Excerpts from a dataset
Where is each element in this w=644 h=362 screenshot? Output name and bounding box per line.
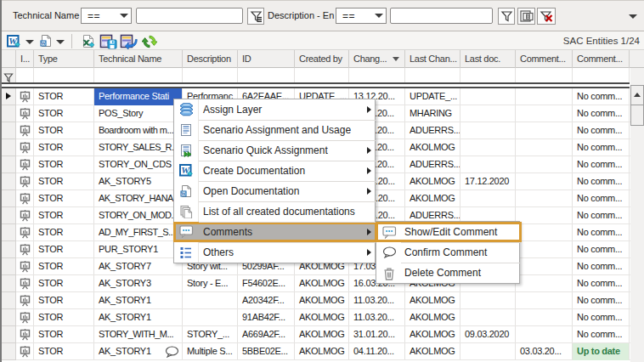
svg-text:W: W <box>41 41 46 46</box>
svg-text:W: W <box>181 191 186 196</box>
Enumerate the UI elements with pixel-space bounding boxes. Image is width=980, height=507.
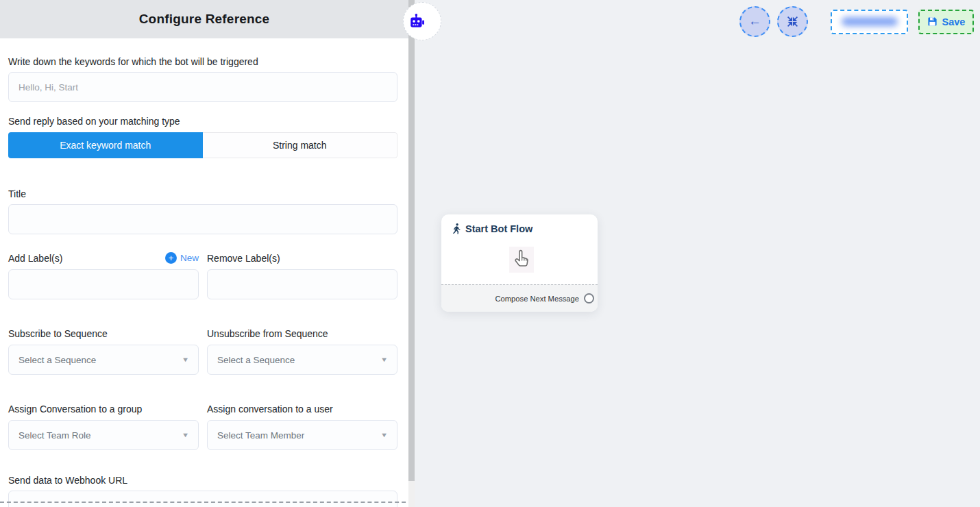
flow-canvas[interactable]: ←	[415, 0, 980, 507]
add-labels-input[interactable]	[8, 269, 199, 299]
webhook-url-label: Send data to Webhook URL	[8, 475, 397, 486]
unsubscribe-sequence-value: Select a Sequence	[217, 355, 295, 365]
blurred-action-button[interactable]	[831, 10, 908, 34]
new-label-text: New	[180, 253, 199, 263]
keywords-label: Write down the keywords for which the bo…	[8, 56, 397, 67]
assign-group-label: Assign Conversation to a group	[8, 404, 199, 415]
tab-string-match[interactable]: String match	[203, 132, 398, 158]
back-arrow-icon: ←	[748, 14, 761, 27]
save-floppy-icon	[927, 16, 938, 27]
hand-cursor	[509, 247, 534, 273]
unsubscribe-sequence-label: Unsubscribe from Sequence	[207, 328, 397, 339]
hand-pointer-icon	[513, 249, 530, 270]
chevron-down-icon: ▼	[182, 432, 189, 438]
save-button[interactable]: Save	[918, 10, 974, 34]
matching-type-label: Send reply based on your matching type	[8, 116, 397, 127]
panel-scrollbar[interactable]	[408, 0, 415, 507]
save-button-label: Save	[942, 16, 966, 27]
panel-body: Write down the keywords for which the bo…	[0, 38, 408, 507]
robot-icon	[408, 12, 426, 30]
node-footer: Compose Next Message	[441, 284, 598, 312]
chevron-down-icon: ▼	[182, 356, 189, 363]
assign-user-label: Assign conversation to a user	[207, 404, 397, 415]
scrollbar-thumb[interactable]	[408, 0, 415, 481]
keywords-input[interactable]	[8, 72, 397, 102]
unsubscribe-sequence-select[interactable]: Select a Sequence ▼	[207, 345, 397, 375]
blurred-label	[842, 17, 898, 26]
assign-group-select[interactable]: Select Team Role ▼	[8, 420, 199, 450]
app-root: Configure Reference Write down the keywo…	[0, 0, 980, 507]
fit-view-button[interactable]	[777, 6, 808, 37]
configure-reference-panel: Configure Reference Write down the keywo…	[0, 0, 408, 507]
assign-group-value: Select Team Role	[19, 430, 91, 441]
compose-next-message-label: Compose Next Message	[495, 295, 580, 303]
chevron-down-icon: ▼	[380, 432, 388, 438]
start-bot-flow-node[interactable]: Start Bot Flow Compose Next Message	[441, 214, 598, 312]
add-labels-label: Add Label(s)	[8, 253, 62, 264]
panel-resize-divider[interactable]	[0, 502, 408, 503]
compress-arrows-icon	[787, 16, 798, 27]
assign-user-select[interactable]: Select Team Member ▼	[207, 420, 397, 450]
subscribe-sequence-label: Subscribe to Sequence	[8, 328, 199, 339]
matching-type-tabs: Exact keyword match String match	[8, 132, 397, 158]
bot-badge	[403, 2, 441, 40]
connection-handle[interactable]	[584, 293, 594, 304]
subscribe-sequence-select[interactable]: Select a Sequence ▼	[8, 345, 199, 375]
remove-labels-input[interactable]	[207, 269, 397, 299]
plus-icon: +	[165, 252, 177, 264]
subscribe-sequence-value: Select a Sequence	[19, 355, 96, 365]
back-button[interactable]: ←	[739, 6, 770, 37]
webhook-url-input[interactable]	[8, 491, 397, 507]
remove-labels-label: Remove Label(s)	[207, 253, 280, 264]
assign-user-value: Select Team Member	[217, 430, 304, 441]
walking-person-icon	[452, 223, 461, 234]
panel-title: Configure Reference	[139, 12, 270, 27]
panel-header: Configure Reference	[0, 0, 408, 38]
tab-exact-keyword-match[interactable]: Exact keyword match	[8, 132, 203, 158]
node-title: Start Bot Flow	[465, 223, 532, 234]
chevron-down-icon: ▼	[380, 356, 388, 363]
title-label: Title	[8, 188, 397, 199]
canvas-toolbar: ←	[739, 6, 974, 37]
node-header: Start Bot Flow	[441, 214, 598, 234]
title-input[interactable]	[8, 204, 397, 234]
new-label-button[interactable]: + New	[165, 252, 199, 264]
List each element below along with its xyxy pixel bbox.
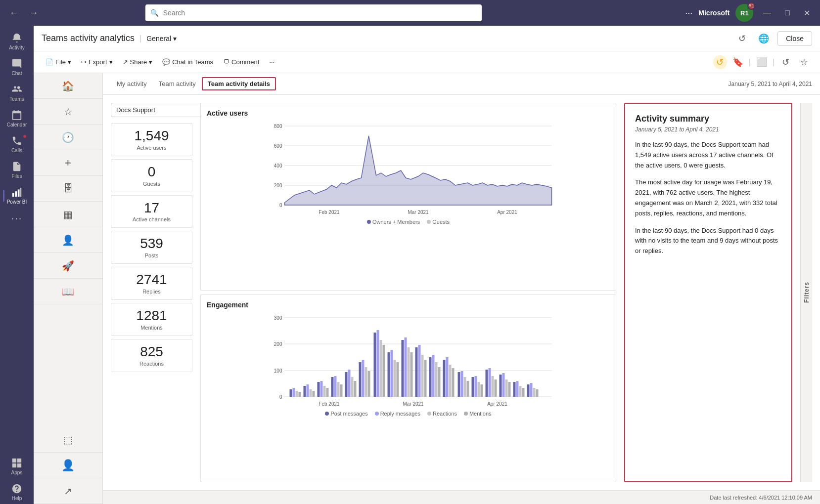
svg-rect-76: [452, 368, 455, 397]
header-separator: |: [139, 34, 141, 43]
svg-rect-79: [464, 377, 466, 397]
more-toolbar-button[interactable]: ···: [265, 56, 278, 68]
svg-rect-34: [307, 384, 309, 397]
side-person2-button[interactable]: 👤: [34, 453, 102, 478]
undo-button[interactable]: ↺: [713, 55, 727, 69]
more-options-icon[interactable]: ···: [685, 8, 692, 18]
svg-rect-44: [340, 384, 343, 397]
svg-rect-31: [296, 391, 298, 397]
side-home-button[interactable]: 🏠: [34, 73, 102, 99]
sidebar-item-powerbi[interactable]: Power BI: [3, 184, 31, 208]
tab-team-activity-details[interactable]: Team activity details: [202, 77, 276, 90]
chat-in-teams-button[interactable]: 💬 Chat in Teams: [158, 56, 217, 68]
sidebar-item-teams[interactable]: Teams: [3, 81, 31, 105]
legend-reply: Reply messages: [375, 411, 420, 417]
side-table-button[interactable]: ⬚: [34, 427, 102, 453]
sidebar-item-more[interactable]: ···: [3, 210, 31, 227]
toolbar: 📄 File ▾ ↦ Export ▾ ↗ Share ▾ 💬 Chat in …: [34, 51, 820, 73]
close-button[interactable]: Close: [777, 31, 812, 46]
svg-rect-58: [391, 350, 393, 397]
star-button[interactable]: ☆: [796, 54, 812, 70]
legend-mentions: Mentions: [464, 411, 492, 417]
svg-rect-3: [20, 188, 21, 197]
comment-button[interactable]: 🗨 Comment: [219, 56, 263, 68]
svg-rect-49: [359, 362, 362, 397]
minimize-button[interactable]: —: [759, 8, 775, 17]
calls-label: Calls: [11, 148, 22, 153]
close-window-button[interactable]: ✕: [800, 8, 814, 18]
active-users-chart-title: Active users: [207, 109, 610, 117]
side-people-button[interactable]: 👤: [34, 227, 102, 253]
svg-rect-100: [536, 389, 539, 397]
sidebar-item-files[interactable]: Files: [3, 158, 31, 182]
metric-active-users: 1,549 Active users: [111, 123, 192, 156]
metric-replies: 2741 Replies: [111, 267, 192, 300]
sidebar-item-activity[interactable]: Activity: [3, 30, 31, 53]
tab-team-activity[interactable]: Team activity: [153, 76, 202, 91]
bell-icon: [11, 33, 22, 43]
legend-guests: Guests: [427, 219, 450, 225]
dropdown-row: Docs Support ▾: [111, 103, 192, 117]
search-input[interactable]: [145, 4, 482, 21]
side-book-button[interactable]: 📖: [34, 279, 102, 304]
svg-text:400: 400: [274, 163, 282, 168]
view-button[interactable]: ⬜: [754, 54, 770, 70]
metric-label-guests: Guests: [117, 181, 186, 187]
svg-rect-59: [394, 360, 396, 397]
tab-date-range: January 5, 2021 to April 4, 2021: [729, 81, 812, 87]
report-body: Docs Support ▾ 1,549 Active users 0 Gues…: [103, 95, 820, 490]
avatar-wrap: R1 R1: [735, 4, 753, 22]
sidebar-item-calls[interactable]: Calls: [3, 132, 31, 156]
sidebar-item-calendar[interactable]: Calendar: [3, 107, 31, 130]
chat-teams-icon: 💬: [162, 58, 170, 66]
side-clock-button[interactable]: 🕐: [34, 125, 102, 150]
tab-my-activity[interactable]: My activity: [111, 76, 153, 91]
refresh2-button[interactable]: ↺: [777, 54, 793, 70]
general-dropdown[interactable]: General ▾: [146, 35, 177, 42]
metric-guests: 0 Guests: [111, 159, 192, 192]
file-icon: 📄: [46, 58, 53, 66]
sidebar-item-help[interactable]: Help: [3, 480, 31, 504]
filters-tab-label: Filters: [803, 282, 810, 303]
metric-value-active-channels: 17: [117, 201, 186, 216]
side-star-button[interactable]: ☆: [34, 99, 102, 125]
left-nav: Activity Chat Teams Calendar Calls Files…: [0, 26, 34, 504]
team-dropdown-label: Docs Support: [116, 106, 155, 114]
svg-rect-71: [435, 362, 438, 397]
svg-rect-64: [410, 352, 413, 397]
svg-rect-37: [318, 382, 320, 397]
svg-rect-99: [533, 388, 536, 397]
app-layout: Activity Chat Teams Calendar Calls Files…: [0, 26, 820, 504]
sidebar-item-apps[interactable]: Apps: [3, 455, 31, 478]
maximize-button[interactable]: □: [781, 8, 794, 17]
bookmark-button[interactable]: 🔖: [730, 54, 746, 70]
refresh-button[interactable]: ↺: [734, 31, 750, 46]
export-button[interactable]: ↦ Export ▾: [77, 56, 117, 68]
engagement-chart-title: Engagement: [207, 301, 610, 309]
side-link-button[interactable]: ↗: [34, 478, 102, 504]
svg-text:300: 300: [274, 315, 282, 321]
svg-rect-39: [323, 386, 326, 397]
metric-label-mentions: Mentions: [117, 325, 186, 331]
side-rocket-button[interactable]: 🚀: [34, 253, 102, 279]
metric-value-active-users: 1,549: [117, 128, 186, 144]
sidebar-item-chat[interactable]: Chat: [3, 55, 31, 79]
app-header: Teams activity analytics | General ▾ ↺ 🌐…: [34, 26, 820, 51]
globe-button[interactable]: 🌐: [756, 31, 772, 46]
divider2: |: [773, 58, 774, 67]
svg-rect-97: [527, 384, 530, 397]
file-button[interactable]: 📄 File ▾: [42, 56, 75, 68]
more-icon: ···: [11, 212, 23, 224]
svg-rect-60: [397, 362, 399, 397]
side-grid-button[interactable]: ▦: [34, 202, 102, 227]
svg-rect-35: [310, 389, 312, 397]
svg-rect-96: [522, 388, 525, 397]
svg-rect-54: [377, 330, 379, 397]
side-db-button[interactable]: 🗄: [34, 176, 102, 202]
filters-tab[interactable]: Filters: [800, 103, 812, 482]
share-button[interactable]: ↗ Share ▾: [119, 56, 157, 68]
forward-button[interactable]: →: [26, 5, 42, 21]
side-add-button[interactable]: +: [34, 150, 102, 176]
svg-text:Feb 2021: Feb 2021: [319, 401, 340, 407]
back-button[interactable]: ←: [6, 5, 22, 21]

## Exercise brief:
Check each line of the records above, and copy those that hold the word "with".

## Response box:
Enumerate the UI elements with pixel-space bounding boxes. Image is width=980, height=507.
List each element below along with its xyxy pixel bbox.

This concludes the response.